Einerseits gibt es einige durchaus interessante Szenen zu sehen. So ist es schon sehr beeindruckend, dass der Lama zwar in einer Art Klosteranwesen lebt, aber dieses hoch umzäunt ist und er von mit Maschinengewehren bewaffneten Tibetern und Bodyguards bewacht werden muss. Visuell sind die Aufnahmen auch auf jeden Fall gelungen. Andererseits erfüllt die Dokumentation allerdings nicht nicht so ganz ihre eigene Prämisse, einen ganzen Tag im Leben des Dalai Lama mitzuverfolgen bzw. diesen darzustellen. Der Film beginnt mit dem Aufstehen des Dalai Lama bzw. seinem Zähneputzen, dann betet der Lama ein bisschen, empfängt internationale Presse und hält danach noch eine Unterrichtseinheit für gläubige Buddhisten, die aus aller Welt angereist sind. Zwar erfährt man, dass der Unterricht zwischen einer und fünf Stunden dauern kann, aber eine genaue Festmachung am Tag ist nicht möglich.
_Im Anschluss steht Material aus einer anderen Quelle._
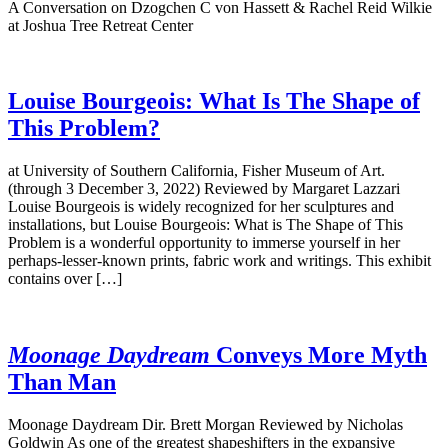
A Conversation on Dzogchen C von Hassett & Rachel Reid Wilkie
at Joshua Tree Retreat Center
Louise Bourgeois: What Is The Shape of
This Problem?
at University of Southern California, Fisher Museum of Art.
(through 3 December 3, 2022) Reviewed by Margaret Lazzari
Louise Bourgeois is widely recognized for her sculptures and
installations, but Louise Bourgeois: What is The Shape of This
Problem is a wonderful opportunity to immerse yourself in her
perhaps-lesser-known prints, fabric work and writings. This exhibit
contains over […]
Moonage Daydream
Conveys More Myth
Than Man
Moonage Daydream Dir. Brett Morgan Reviewed by Nicholas
Goldwin As one of the greatest shapeshifters in the expansive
Zum Abschluss schaut der Dalai Lama noch ein bisschen in seinen Gemächern fern und erzählt, welche Sender er gern sieht und dass er auch ein paar chinesische empfangen kann. Ob man das wirklich wissen muss, ist eine andere Frage, aber auch hier wird nicht deutlich, ob dies nun der frühe oder späte Nachmittag oder wann auch immer ist, da durch das Fenster genauso helles Tageslicht strömt wie bei den restlichen Aufnahmen. Da danach bereits die Verabschiedungsszene am dunklen Abend kommt, hat man durch den bei dieser Dokumentation völlig fehlenden Eindruck von Zeit das Gefühl, etwas verpasst zu haben, das zwischendrin noch passiert sein könnte.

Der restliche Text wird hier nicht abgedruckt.